== Segment start ==

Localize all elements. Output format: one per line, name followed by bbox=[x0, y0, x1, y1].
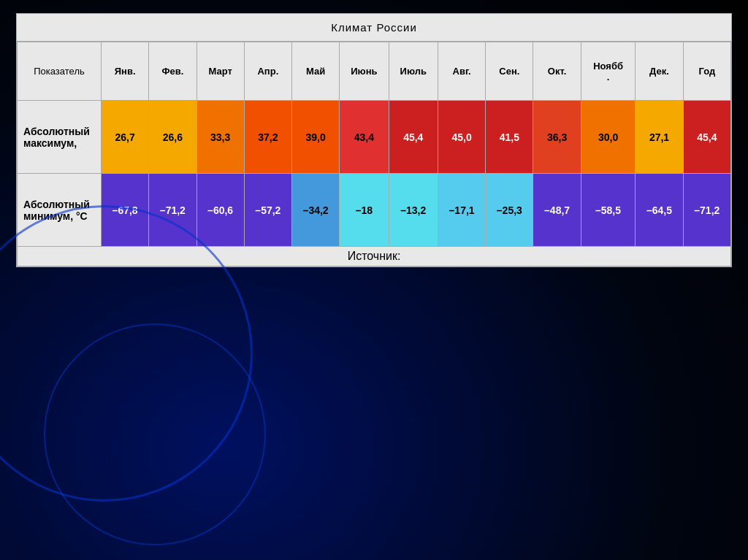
col-header-dec: Дек. bbox=[636, 42, 683, 101]
min-row: Абсолютный минимум, °С–67,8–71,2–60,6–57… bbox=[18, 174, 731, 247]
data-cell: –64,5 bbox=[636, 174, 683, 247]
data-cell: –71,2 bbox=[683, 174, 730, 247]
data-cell: 26,7 bbox=[102, 101, 149, 174]
col-header-aug: Авг. bbox=[438, 42, 485, 101]
data-cell: –13,2 bbox=[389, 174, 438, 247]
data-cell: 27,1 bbox=[636, 101, 683, 174]
data-cell: –67,8 bbox=[102, 174, 149, 247]
data-cell: –17,1 bbox=[438, 174, 485, 247]
climate-table: Показатель Янв. Фев. Март Апр. Май Июнь … bbox=[17, 42, 731, 266]
data-cell: 30,0 bbox=[581, 101, 636, 174]
col-header-indicator: Показатель bbox=[18, 42, 102, 101]
data-cell: 41,5 bbox=[486, 101, 533, 174]
data-cell: –25,3 bbox=[486, 174, 533, 247]
data-cell: 26,6 bbox=[149, 101, 196, 174]
col-header-may: Май bbox=[292, 42, 340, 101]
min-indicator: Абсолютный минимум, °С bbox=[18, 174, 102, 247]
data-cell: –71,2 bbox=[149, 174, 196, 247]
max-indicator: Абсолютный максимум, bbox=[18, 101, 102, 174]
table-title: Климат России bbox=[17, 14, 731, 42]
data-cell: 45,0 bbox=[438, 101, 485, 174]
data-cell: 45,4 bbox=[683, 101, 730, 174]
header-row: Показатель Янв. Фев. Март Апр. Май Июнь … bbox=[18, 42, 731, 101]
max-row: Абсолютный максимум,26,726,633,337,239,0… bbox=[18, 101, 731, 174]
col-header-jun: Июнь bbox=[340, 42, 389, 101]
data-cell: 36,3 bbox=[533, 101, 581, 174]
data-cell: –48,7 bbox=[533, 174, 581, 247]
data-cell: –58,5 bbox=[581, 174, 636, 247]
col-header-oct: Окт. bbox=[533, 42, 581, 101]
data-cell: –57,2 bbox=[244, 174, 291, 247]
data-cell: 39,0 bbox=[292, 101, 340, 174]
data-cell: 45,4 bbox=[389, 101, 438, 174]
climate-table-container: Климат России Показатель Янв. Фев. Март … bbox=[16, 13, 732, 267]
col-header-mar: Март bbox=[196, 42, 244, 101]
col-header-year: Год bbox=[683, 42, 730, 101]
data-cell: 33,3 bbox=[196, 101, 244, 174]
data-cell: –34,2 bbox=[292, 174, 340, 247]
col-header-feb: Фев. bbox=[149, 42, 196, 101]
data-cell: 43,4 bbox=[340, 101, 389, 174]
data-cell: –18 bbox=[340, 174, 389, 247]
col-header-jul: Июль bbox=[389, 42, 438, 101]
col-header-apr: Апр. bbox=[244, 42, 291, 101]
col-header-sep: Сен. bbox=[486, 42, 533, 101]
source-label: Источник: bbox=[18, 247, 731, 266]
col-header-jan: Янв. bbox=[102, 42, 149, 101]
data-cell: 37,2 bbox=[244, 101, 291, 174]
footer-row: Источник: bbox=[18, 247, 731, 266]
data-cell: –60,6 bbox=[196, 174, 244, 247]
col-header-nov: Ноябб. bbox=[581, 42, 636, 101]
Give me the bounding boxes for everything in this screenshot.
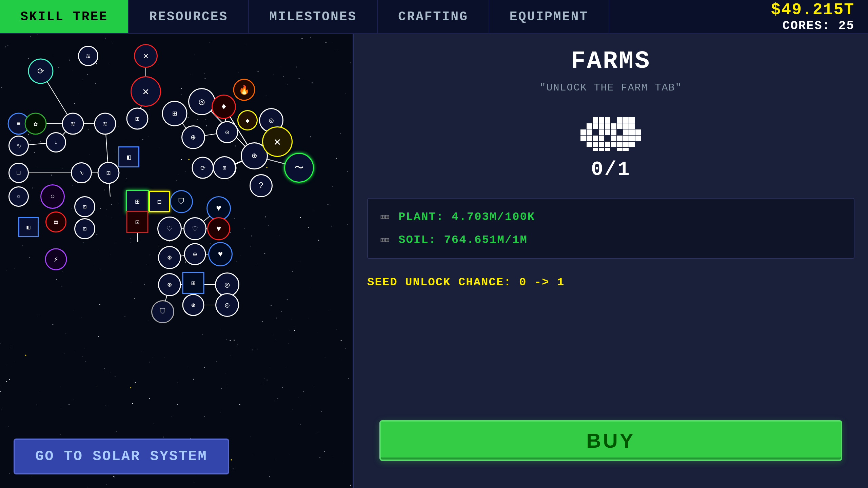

== Segment end ==

**EXERCISE OBJECTIVE:**
Check each line above for "climate" and please state only how many have it.

**ANSWER SECTION:**
2